Wear it Purple offers resources for schools and workplaces to get involved in the celebrations, plus you can donate to help provide schools with no-cost resources, bolster national participation in Pride events, and to help fund new initiatives.

Despite 2020 being a challenging year for many, Ross says it’s still possible to virtually celebrate Wear it Purple Day this year, just as nbn is doing.

“2020 certainly has not worked out the way any of us had planned, I think it’s safe to say that!

“Oddly enough, the impact of COVID-19 has driven Wear it Purple Days to be more virtual than ever before, which has enabled our reach to be so much broader, especially into regional and rural areas, and we’re seeing many of those schools and institutions participating for the very first time, which is awesome!”

Stopping online harassment and bullying

At nbn, we know there are many great benefits to connectivity – but it can also bring negatives, like online harassment and bullying.

The Australian Government’s eSafety Commissioner provides advice to young people about handling cyberbullying, including:

  • Resist the urge to respond
  • Screenshot evidence
  • Report and block
  • Talk to someone
  • Report it to eSafety

The eSafety Commissioner also encourages those who witness cyberbullying to be upstanders, not bystanders.

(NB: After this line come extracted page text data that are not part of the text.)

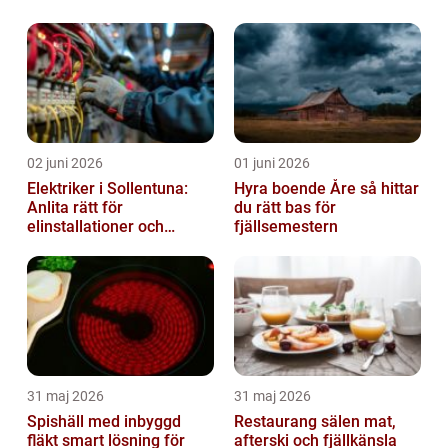
02 juni 2026
01 juni 2026
Elektriker i Sollentuna:
Hyra boende Åre så hittar
Anlita rätt för
du rätt bas för
elinstallationer och
fjällsemestern
elreparationer
31 maj 2026
31 maj 2026
Spishäll med inbyggd
Restaurang sälen mat,
fläkt smart lösning för
afterski och fjällkänsla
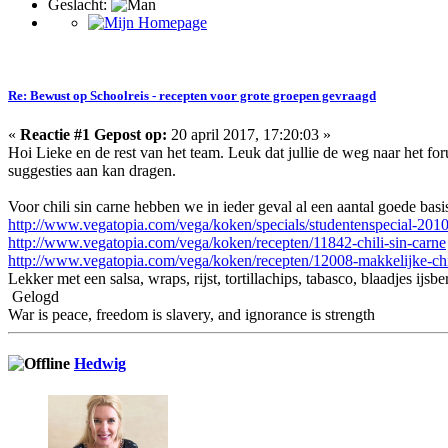
Geslacht:
Re: Bewust op Schoolreis - recepten voor grote groepen gevraagd
«
Reactie #1 Gepost op:
20 april 2017, 17:20:03 »
Hoi Lieke en de rest van het team. Leuk dat jullie de weg naar het fo
suggesties aan kan dragen.
Voor chili sin carne hebben we in ieder geval al een aantal goede bas
http://www.vegatopia.com/vega/koken/specials/studentenspecial-201
http://www.vegatopia.com/vega/koken/recepten/11842-chili-sin-carne
http://www.vegatopia.com/vega/koken/recepten/12008-makkelijke-chi
Lekker met een salsa, wraps, rijst, tortillachips, tabasco, blaadjes ijsb
Gelogd
War is peace, freedom is slavery, and ignorance is strength
Hedwig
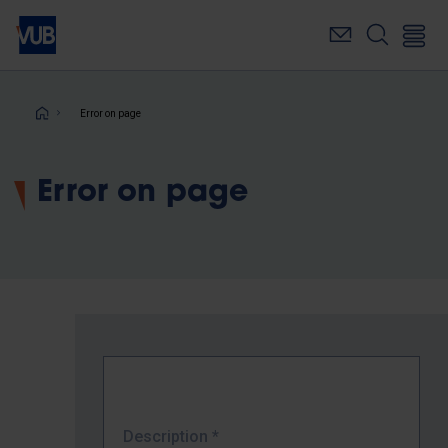
Skip
to
main
content
Breadcrumb
Error on page
Error on page
Description
*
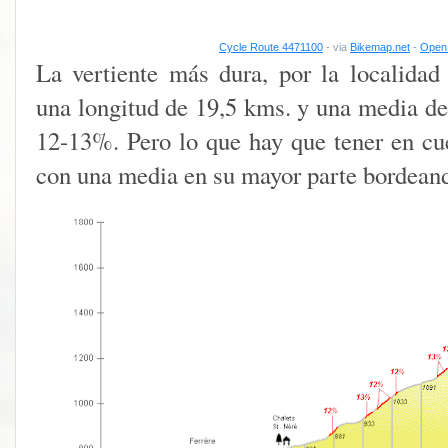
Cycle Route 4471100
- via
Bikemap.net
-
Open 
La vertiente más dura, por la localida
una longitud de 19,5 kms. y una media d
12-13%. Pero lo que hay que tener en cu
con una media en su mayor parte bordean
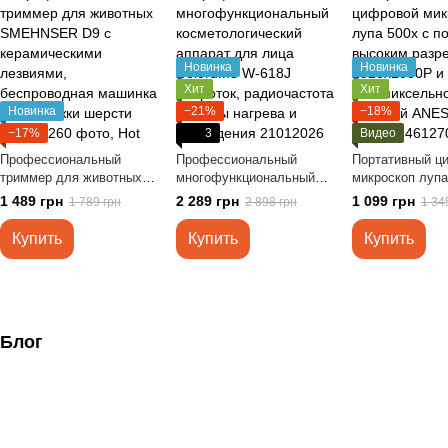
Новинка
Новинка
Хит
Хит
Новинка
−21%
−18%
−17%
3
Видео
Профессиональный
Профессиональный
Портативный ц
триммер для животных
многофункциональный
микроскоп лупа
SMEHNSER D9 с
косметологический
подсветкой, вы
1 489 грн
2 289 грн
1 099 грн
1 789 грн
2 898 грн
1 34
керамическими лезвиями,
аппарат для лица
разрешением 1
беспроводная машинка
Colorume W-618J
и 2-мегапиксел
Купить
Купить
Купить
для стрижки шерсти
микроток, радиочастота
камерой ANES
режимы нагрева и
черный
охлаждения
Блог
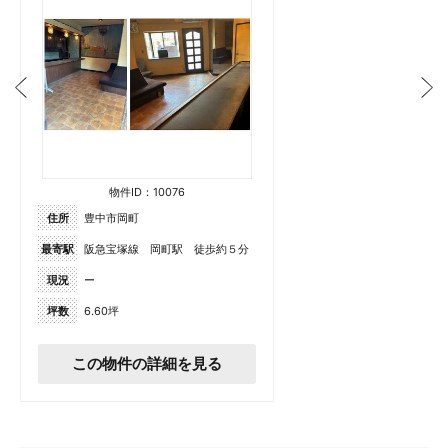
物件ID：10076
住所
豊中市岡町
最寄駅
阪急宝塚線 岡町駅 徒歩約５分
現況
ー
坪数
6.60坪
この物件の詳細を見る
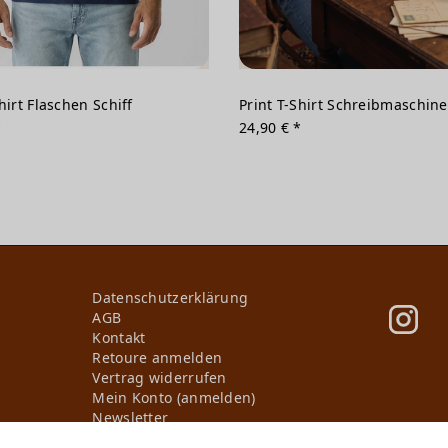
hirt Flaschen Schiff
Print T-Shirt Schreibmaschine
*
24,90 € *
Daten­schutz­erklärung
AGB
Kontakt
Retoure anmelden
Vertrag widerrufen
Mein Konto (anmelden)
Newsletter
Wir in Forst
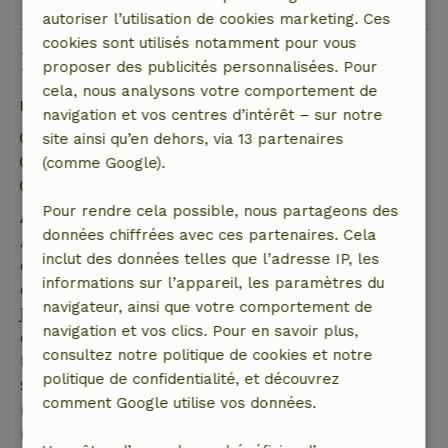
autoriser l’utilisation de cookies marketing. Ces
cookies sont utilisés notamment pour vous
Bon à savoir
proposer des publicités personnalisées. Pour
cela, nous analysons votre comportement de
Détails du séjour
navigation et vos centres d’intérêt – sur notre
Arrivée: 15:30- 22:00
site ainsi qu’en dehors, via 13 partenaires
Départ: 07:00- 13:00
(comme Google).
Séjour sans contact possible
Pour rendre cela possible, nous partageons des
Annulation gratuite dans les 7 jours
données chiffrées avec ces partenaires. Cela
Annulation gratuite dans les 7 jours suivant la
inclut des données telles que l’adresse IP, les
confirmation de ta réservation, à condition que la
informations sur l’appareil, les paramètres du
demande de réservation ait été effectuée plus de 28
navigateur, ainsi que votre comportement de
jours avant la date de début. Pour les réservations
navigation et vos clics. Pour en savoir plus,
dont la date de début est dans les 28 jours,
consultez notre politique de cookies et notre
l'annulation gratuite s'applique dans les 24 heures.
politique de confidentialité, et découvrez
Si tu annules dans le délai indiqué, tu as droit à un
comment Google utilise vos données.
remboursement intégral du montant de la
réservation.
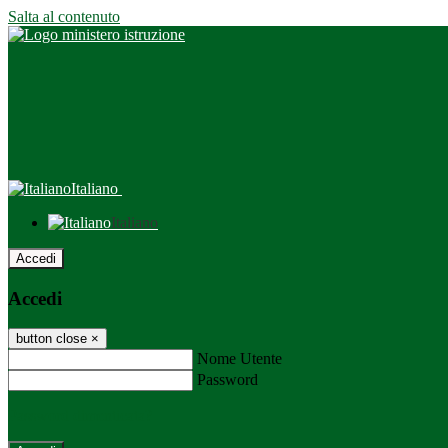
Salta al contenuto
Italiano
Italiano
Accedi
Accedi
button close
×
Nome Utente
Password
Password dimenticata?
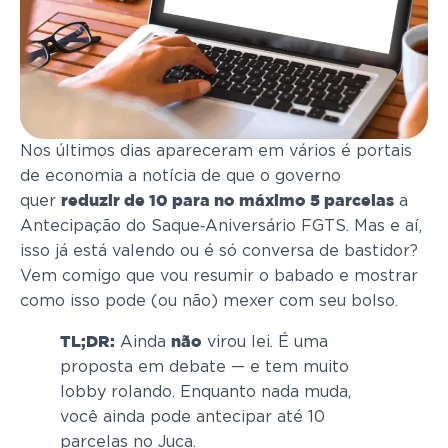
Nos últimos dias apareceram em vários é portais
de economia a notícia de que o governo
quer
a
reduzir de 10 para no máximo 5 parcelas
Antecipação do Saque‑Aniversário FGTS. Mas e aí,
isso já está valendo ou é só conversa de bastidor?
Vem comigo que vou resumir o babado e mostrar
como isso pode (ou não) mexer com seu bolso.
Ainda
virou lei. É uma
TL;DR:
não
proposta em debate — e tem muito
lobby rolando. Enquanto nada muda,
você ainda pode antecipar até 10
parcelas no Juca.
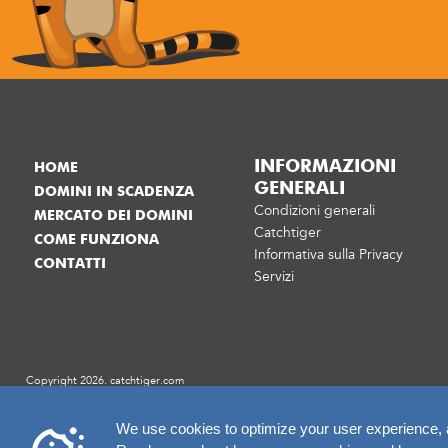
INFORMAZIONI
HOME
GENERALI
DOMINI IN SCADENZA
Condizioni generali
MERCATO DEI DOMINI
Catchtiger
COME FUNZIONA
Informativa sulla Privacy
CONTATTI
Servizi
Copyright 2026. catchtiger.com
We use cookies to optimize your user experience, an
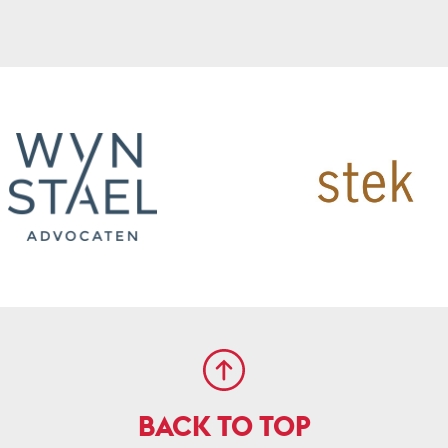
BACK TO TOP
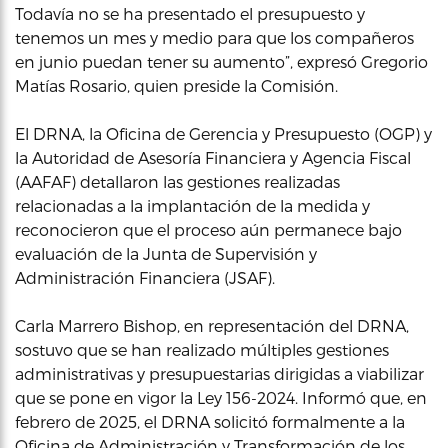
Todavía no se ha presentado el presupuesto y
tenemos un mes y medio para que los compañeros
en junio puedan tener su aumento”, expresó Gregorio
Matías Rosario, quien preside la Comisión.
El DRNA, la Oficina de Gerencia y Presupuesto (OGP) y
la Autoridad de Asesoría Financiera y Agencia Fiscal
(AAFAF) detallaron las gestiones realizadas
relacionadas a la implantación de la medida y
reconocieron que el proceso aún permanece bajo
evaluación de la Junta de Supervisión y
Administración Financiera (JSAF).
Carla Marrero Bishop, en representación del DRNA,
sostuvo que se han realizado múltiples gestiones
administrativas y presupuestarias dirigidas a viabilizar
que se pone en vigor la Ley 156-2024. Informó que, en
febrero de 2025, el DRNA solicitó formalmente a la
Oficina de Administración y Transformación de los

Rather than letting bullying behaviour online slide, “if it feels safe and right”:

  • DM your friend
  • Call it out
  • Get extra help
  • Help your friend to report cyberbullying

Resources are also available for adults experiencing cyber abuse.

Where to get help

If you need someone to talk to, or want to find out more, these organisations can help you. Many have specific support for people who are LGBTI.

  • Head to Health – a guide to digital mental health services from some of Australia’s most trusted mental health organisations
  • QLife (counselling and referral service for LGBTI people) – call 1800 184 527 or chat online
  • Beyond Blue (for anyone feeling depressed or anxious) – call 1300 22 4636 or chat online
  • headspace (mental health service for ages 12-25)
  • (youth mental health service) – visit the website for info or use the online forum.
  • Lifeline (support for anyone having a personal crisis) – call 13 11 14 or chat online
  • Suicide Call Back Service (for anyone thinking about suicide) – call 1300 659 467

You may also be interested in visiting these sites:

  • ACON – for LGBTI health and HIV prevention and support
  • PFLAG – Parents and Friends of Lesbians and Gays

Reproduced with permission from Healthdirect.